** Assigned task **
Your copy must hold every line of the records word for word. It must hold no pictures.

** Study material **
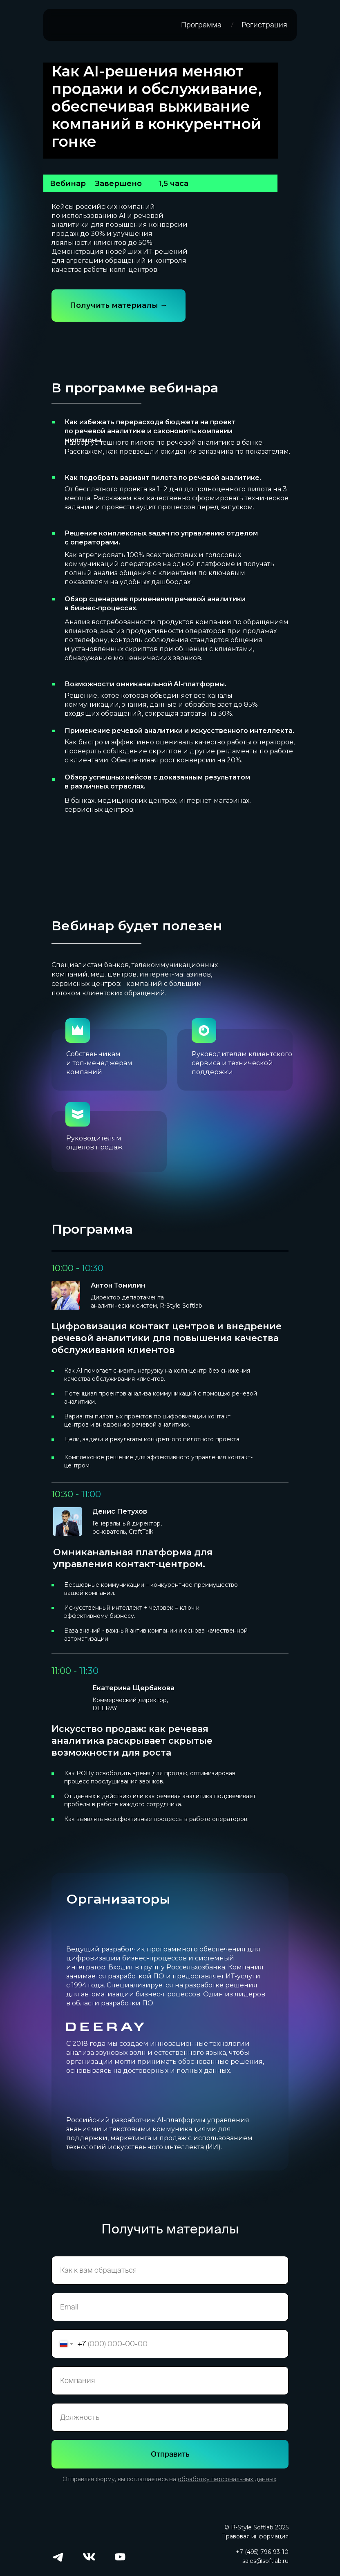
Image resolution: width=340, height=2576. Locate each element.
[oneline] (170, 2380)
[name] (170, 2270)
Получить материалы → (119, 305)
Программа (201, 24)
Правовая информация (255, 2536)
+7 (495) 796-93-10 (262, 2552)
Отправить (170, 2454)
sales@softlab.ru (265, 2561)
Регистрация (264, 24)
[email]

** Response **
Image resolution: width=340, height=2576. Locate each element.
[oneline] (170, 2380)
[name] (170, 2270)
Получить материалы → (119, 305)
Программа (201, 24)
Правовая информация (255, 2536)
+7 (495) 796-93-10 (262, 2552)
Отправить (170, 2454)
sales@softlab.ru (265, 2561)
Регистрация (264, 24)
[email]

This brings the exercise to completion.